Before the seasonal madness that we have manufactured as a substitute for what once was a religious holiday begins, I feel it would be a public service to present a defense of the anti-Christmas spirit which has been dubbed Scroogism by Dickens devotees.
Of course, this analysis is from a particular standpoint - that of an aged white male - which is a distinctly minority one since there are few people in their eighties who take the time to pick apart their feelings toward Christmas, especially the parts that don't involve smiling grandchildren, hot buttered rum next to a roaring fire and neckties.
Scrooge has been maligned constantly for his take on Christmas, summed up in the comment "Bah! Humbug!" I'd like to begin by stating that he probably was referring to the fact that Christmas was cutting into his business profits. Anything that's bad for business is bad, period. That was true then and it's still true today.
This leads to the first of common errors that postulates that people who against Christmas are necessarily against religion. Wrong. Christmas and religion have about as much in common these days as God and Wal-Mart. Black Friday is only Good Friday if the cash intake is bigger than last year's. In the contest between the manger and the North Pole, the Pole is going into the ninth inning with a ten-run lead. Being a Scrooge has nothing whatever to do with religion. It's a matter of practicality.
Take, for example, the matter of presents. I have nothing against presents, but what on earth is the sense of buying ribbon, paper, cute little tags and then spending an hour wrapping them up just so the whole lot can be ripped off and sent to the landfill? Why not just give the present, say "Merry Christmas" and go back to the hot buttered rum?
Also, Christmas presents an absolutely splendid opportunity for hypocrisy to take over your life. How many times have you bought a present for somebody not out of a sense of brotherly love, but out of a sense of duty? Or, worse, business. I know people who skimp on their families to buy presents for their boss, co-workers whom they wouldn't think of having dinner with and sometimes complete strangers who happen to be business associates.
Another facet of the holiday that tilts strongly in favor of the Scrooge viewpoint is the whole affair of Christmas cards. Sure, some of them are very funny and some even approach the original spirit of the holiday with messages of love, brotherhood, peace, etc. The majority, however - and check me on this - have to do with either your sexual stamina, your appetites or your wallet. Also, if you think about it, spending four or five bucks for a relatively small piece of stiff paper that could just as easily be replaced by a hand-written note on a Post-it seems more than a tad wasteful.
And don't forget the letters. Usually dupicated, perhaps with a note in longhand at the bottom, they're generally a list of honors won, promotions gained, cars bought, houses remodeled or social clubs joined by the sender, his or her children, grandchildren, nieces, nephews or in-laws. And, in case you still aren't impressed, they often include pictures. The fact that this is the only correspondence you get for a year is immaterial. Allegedly, this is to spread the Christmas spirit.
Yes, I believe Scrooge has a couple of good points.
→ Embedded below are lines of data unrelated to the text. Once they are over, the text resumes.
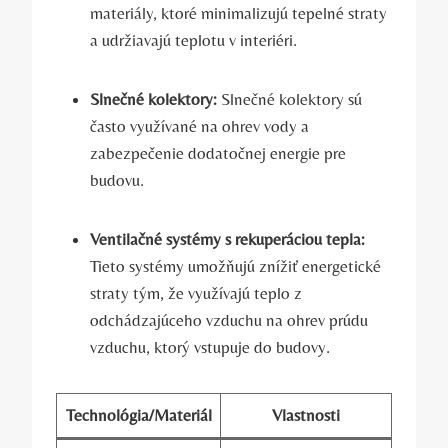
materiály, ktoré minimalizujú tepelné straty
a udržiavajú teplotu v interiéri.
Slnečné kolektory:
Slnečné kolektory sú
často využívané na ohrev vody a
zabezpečenie dodatočnej energie pre
budovu.
Ventilačné systémy s rekuperáciou tepla:
Tieto systémy umožňujú znížiť energetické
straty tým, že využívajú teplo z
odchádzajúceho vzduchu na ohrev prúdu
vzduchu, ktorý vstupuje do budovy.
Technológia/Materiál
Vlastnosti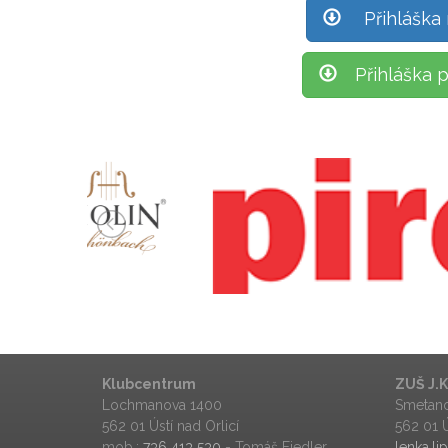
Přihláška
Přihláška 
Město Ústí nad Orlicí
Klubcentrum
ZUŠ J.
Lochmanova 1400
Smetano
562 01 Ústí nad Orlicí
562 01 Ú
mob.:
736 413 530
- Tomáš Fiedler
lenka.l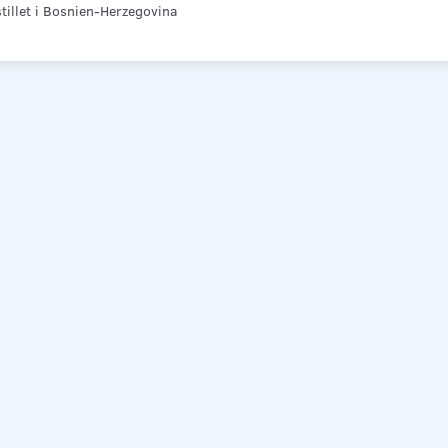
tillet i Bosnien-Herzegovina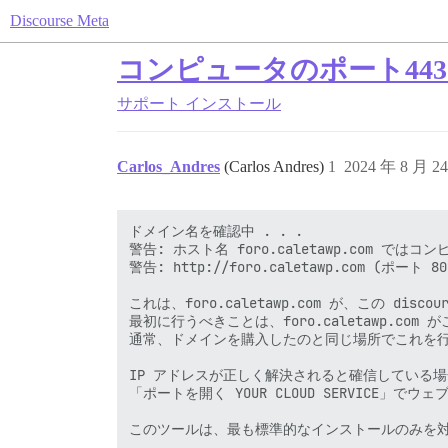
Discourse Meta
コンピュータのポート44
サポート
インストール
Carlos_Andres
(Carlos Andres)
1
2024 年 8 月 2
ドメイン名を確認中 . . .

警告: ホスト名 foro.caletawp.com で
警告: http://foro.caletawp.com (ポー
これは、foro.caletawp.com が、この 
最初に行うべきことは、foro.caletawp.c
通常、ドメインを購入したのと同じ場所でこれを行
IP アドレスが正しく解決されると確信している
「ポートを開く YOUR CLOUD SERVICE」で
このツールは、最も標準的なインストールのみを対象と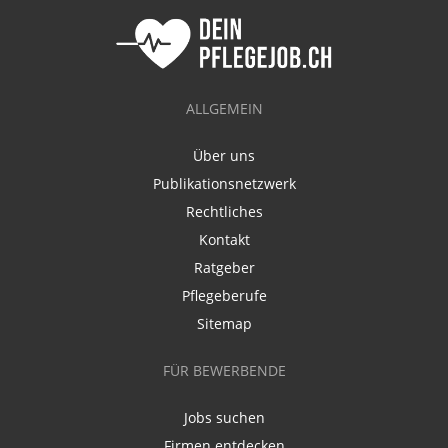
ALLGEMEIN
Über uns
Publikationsnetzwerk
Rechtliches
Kontakt
Ratgeber
Pflegeberufe
Sitemap
FÜR BEWERBENDE
Jobs suchen
Firmen entdecken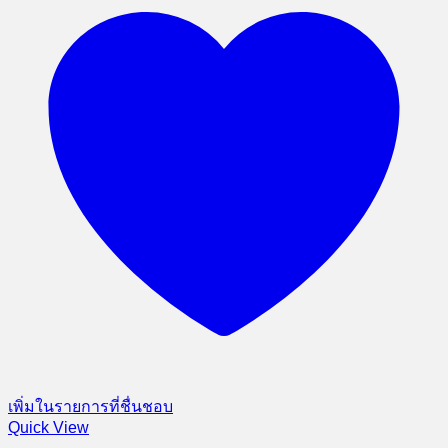
เพิ่มในรายการที่ชื่นชอบ
Quick View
It's not the holiday itself, it's the myth that this is about anything beside the same commercial succeses that gave us Turkey Day, the Easter Bunny and Presidents' Day linen sales. Scrooge is only pointing out what making every precious thing into a profit opportunity does to a country. No wonder we distrust politicians, newspapers and each other. Look out for Number One! The Bottom Line!! The "Me" generation. Competition rather than cooperation. Bah! Humbug!!